Your assignment: Please copy the entries below word for word, leaving out any image.

Provided data:

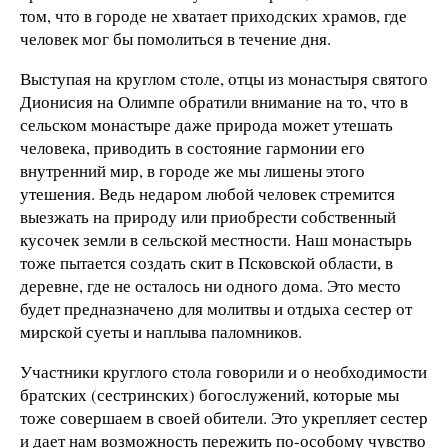
том, что в городе не хватает приходских храмов, где
человек мог бы помолиться в течение дня.
Выступая на круглом столе, отцы из монастыря святого
Дионисия на Олимпе обратили внимание на то, что в
сельском монастыре даже природа может утешать
человека, приводить в состояние гармонии его
внутренний мир, в городе же мы лишены этого
утешения. Ведь недаром любой человек стремится
выезжать на природу или приобрести собственный
кусочек земли в сельской местности. Наш монастырь
тоже пытается создать скит в Псковской области, в
деревне, где не осталось ни одного дома. Это место
будет предназначено для молитвы и отдыха сестер от
мирской суеты и наплыва паломников.
Участники круглого стола говорили и о необходимости
братских (сестринских) богослужений, которые мы
тоже совершаем в своей обители. Это укрепляет сестер
и дает нам возможность пережить по-особому чувство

Task response:
том, что в городе не хватает приходских храмов, где
человек мог бы помолиться в течение дня.
Выступая на круглом столе, отцы из монастыря святого
Дионисия на Олимпе обратили внимание на то, что в
сельском монастыре даже природа может утешать
человека, приводить в состояние гармонии его
внутренний мир, в городе же мы лишены этого
утешения. Ведь недаром любой человек стремится
выезжать на природу или приобрести собственный
кусочек земли в сельской местности. Наш монастырь
тоже пытается создать скит в Псковской области, в
деревне, где не осталось ни одного дома. Это место
будет предназначено для молитвы и отдыха сестер от
мирской суеты и наплыва паломников.
Участники круглого стола говорили и о необходимости
братских (сестринских) богослужений, которые мы
тоже совершаем в своей обители. Это укрепляет сестер
и дает нам возможность пережить по-особому чувство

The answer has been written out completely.